▶ **YOUR TASK**
Whenever a line below holds the word "lunes", count it; please give only the final number.

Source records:
· · ·

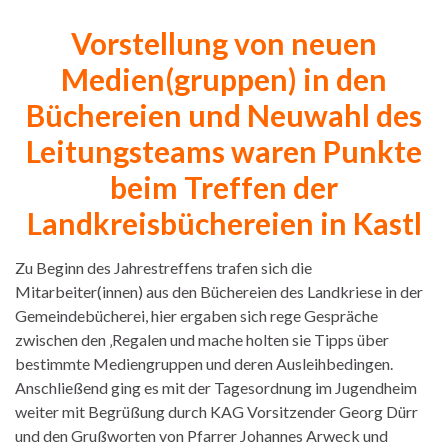
Vorstellung von neuen
Medien(gruppen) in den
Büchereien und Neuwahl des
Leitungsteams waren Punkte
beim Treffen der
Landkreisbüchereien in Kastl
Zu Beginn des Jahrestreffens trafen sich die
Mitarbeiter(innen) aus den Büchereien des Landkriese in der
Gemeindebücherei, hier ergaben sich rege Gespräche
zwischen den ‚Regalen und mache holten sie Tipps über
bestimmte Mediengruppen und deren Ausleihbedingen.
Anschließend ging es mit der Tagesordnung im Jugendheim
weiter mit Begrüßung durch KAG Vorsitzender Georg Dürr
und den Grußworten von Pfarrer Johannes Arweck und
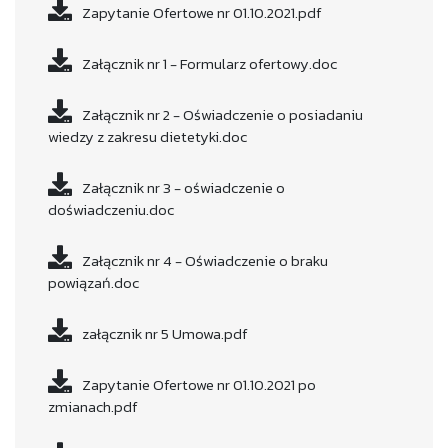
Zapytanie Ofertowe nr 01.10.2021.pdf
Załącznik nr 1 - Formularz ofertowy.doc
Załącznik nr 2 - Oświadczenie o posiadaniu
wiedzy z zakresu dietetyki.doc
Załącznik nr 3 - oświadczenie o
doświadczeniu.doc
Załącznik nr 4 - Oświadczenie o braku
powiązań.doc
załącznik nr 5 Umowa.pdf
Zapytanie Ofertowe nr 01.10.2021 po
zmianach.pdf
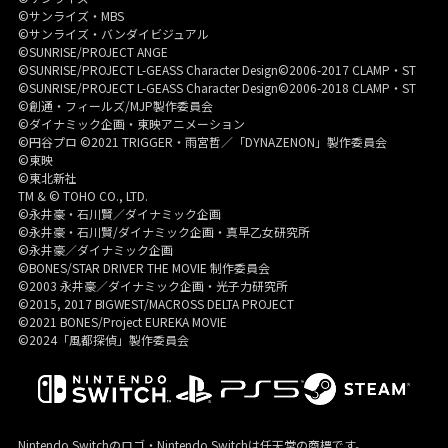
©サンライズ・MBS
©サンライズ・バンダイビジュアル
©SUNRISE/PROJECT ANGE
©SUNRISE/PROJECT L-GEASS Character Design©2006-2017 CLAMP・ST
©SUNRISE/PROJECT L-GEASS Character Design©2006-2018 CLAMP・ST
©創通・フィールズ/MJP製作委員会
©ダイナミック企画・東映アニメーション
©円谷プロ ©2021 TRIGGER・雨宮哲／「DYNAZENON」製作委員会
©東映
©東北新社
TM & © TOHO CO., LTD.
©永井豪・石川賢／ダイナミック企画
©永井豪・石川賢/ダイナミック企画・真早乙女研究所
©永井豪／ダイナミック企画
©BONES/STAR DRIVER THE MOVIE 制作委員会
©2003 永井豪／ダイナミック企画・光子力研究所
©2015, 2017 BIGWEST/MACROSS DELTA PROJECT
©2021 BONES/Project EUREKA MOVIE
©2024「風都探偵」製作委員会
Nintendo Switchのロゴ・Nintendo Switchは任天堂の商標です。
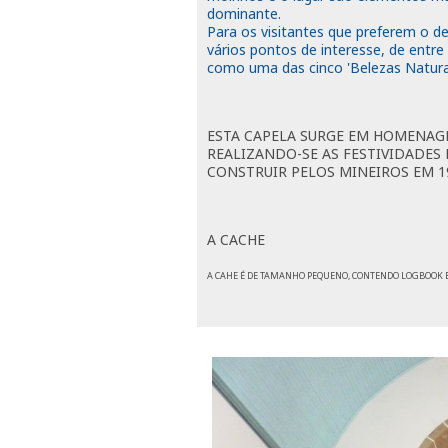
dominante.
Para os visitantes que preferem o d
vários pontos de interesse, de entre
como uma das cinco 'Belezas Naturai
ESTA CAPELA SURGE EM HOMENAGE
REALIZANDO-SE AS FESTIVIDADE
CONSTRUIR PELOS MINEIROS EM 1
A CACHE
A CAHE É DE TAMANHO PEQUENO, CONTENDO LOGBOOK E 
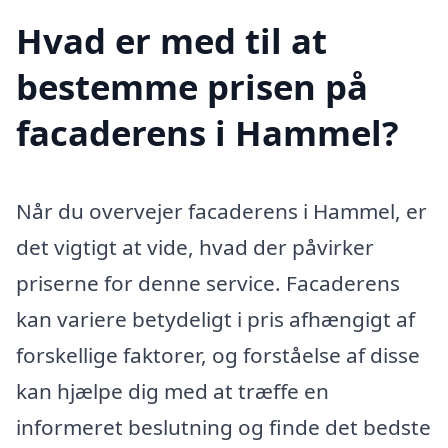
Hvad er med til at
bestemme prisen på
facaderens i Hammel?
Når du overvejer facaderens i Hammel, er
det vigtigt at vide, hvad der påvirker
priserne for denne service. Facaderens
kan variere betydeligt i pris afhængigt af
forskellige faktorer, og forståelse af disse
kan hjælpe dig med at træffe en
informeret beslutning og finde det bedste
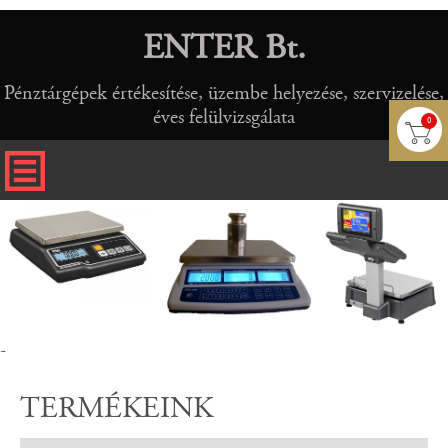
ENTER Bt.
Pénztárgépek értékesítése, üzembe helyezése, szervizelése,
éves felülvizsgálata
0
-
TERMÉKEINK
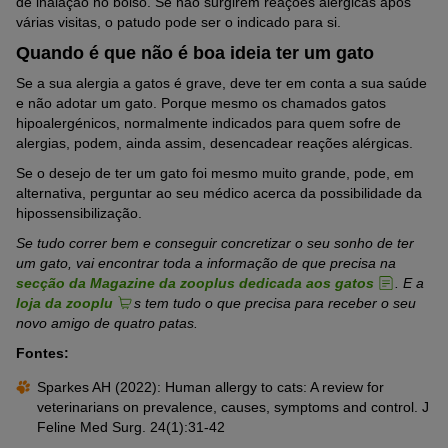
de inalação no bolso. Se não surgirem reações alérgicas após
várias visitas, o patudo pode ser o indicado para si.
Quando é que não é boa ideia ter um gato
Se a sua alergia a gatos é grave, deve ter em conta a sua saúde
e não adotar um gato. Porque mesmo os chamados gatos
hipoalergénicos, normalmente indicados para quem sofre de
alergias, podem, ainda assim, desencadear reações alérgicas.
Se o desejo de ter um gato foi mesmo muito grande, pode, em
alternativa, perguntar ao seu médico acerca da possibilidade da
hipossensibilização.
Se tudo correr bem e conseguir concretizar o seu sonho de ter
um gato, vai encontrar toda a informação de que precisa na
secção da Magazine da zooplus dedicada aos gatos
. E a
loja da zooplu
s tem tudo o que precisa para receber o seu
novo amigo de quatro patas.
Fontes:
Sparkes AH (2022): Human allergy to cats: A review for
veterinarians on prevalence, causes, symptoms and control. J
Feline Med Surg. 24(1):31-42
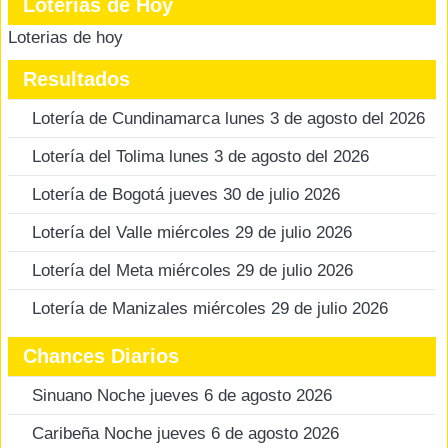
Loterias de Hoy
Loterias de hoy
Resultados
Lotería de Cundinamarca lunes 3 de agosto del 2026
Lotería del Tolima lunes 3 de agosto del 2026
Lotería de Bogotá jueves 30 de julio 2026
Lotería del Valle miércoles 29 de julio 2026
Lotería del Meta miércoles 29 de julio 2026
Lotería de Manizales miércoles 29 de julio 2026
Chances Diarios
Sinuano Noche jueves 6 de agosto 2026
Caribeña Noche jueves 6 de agosto 2026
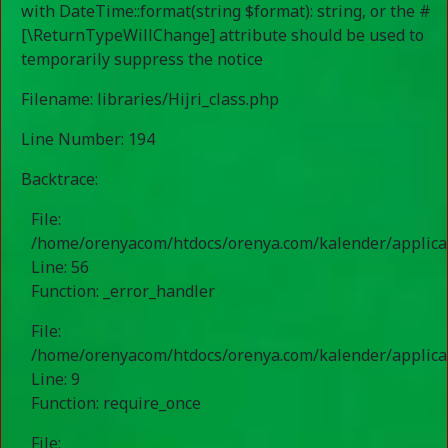
with DateTime::format(string $format): string, or the #
[\ReturnTypeWillChange] attribute should be used to
temporarily suppress the notice
Filename: libraries/Hijri_class.php
Line Number: 194
Backtrace:
File:
/home/orenyacom/htdocs/orenya.com/kalender/applicati
Line: 56
Function: _error_handler
File:
/home/orenyacom/htdocs/orenya.com/kalender/applica
Line: 9
Function: require_once
File:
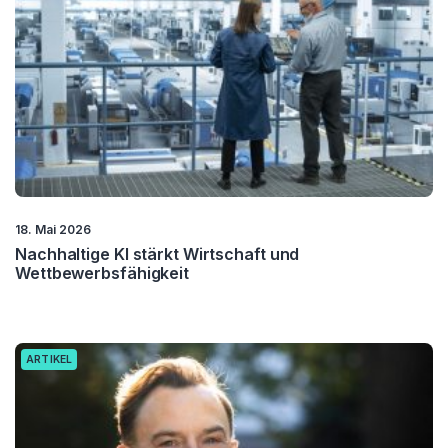
18. Mai 2026
Nachhaltige KI stärkt Wirtschaft und
Wettbewerbsfähigkeit
ARTIKEL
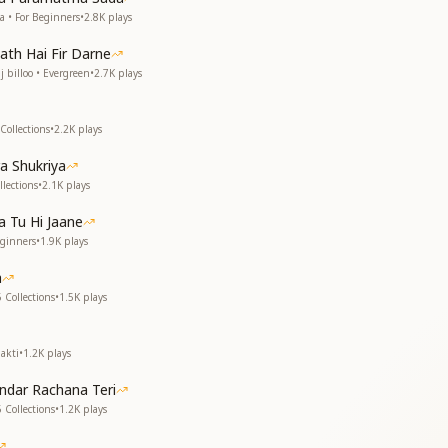
a • For Beginners
•
2.8K
plays
ath Hai Fir Darne
न का त्यौहार
 billoo • Evergreen
•
2.7K
plays
पवित्र प्रेम का हो संचार
न का त्यौहार
ें पवित्र प्रेम का हो संचार
Collections
•
2.2K
plays
न का त्यौहार
a Shukriya
lections
•
2.1K
plays
 Tu Hi Jaane
eginners
•
1.9K
plays
a
 Collections
•
1.5K
plays
akti
•
1.2K
plays
undar Rachana Teri
 Collections
•
1.2K
plays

· · ·

▶ **ANSWER BELOW**
2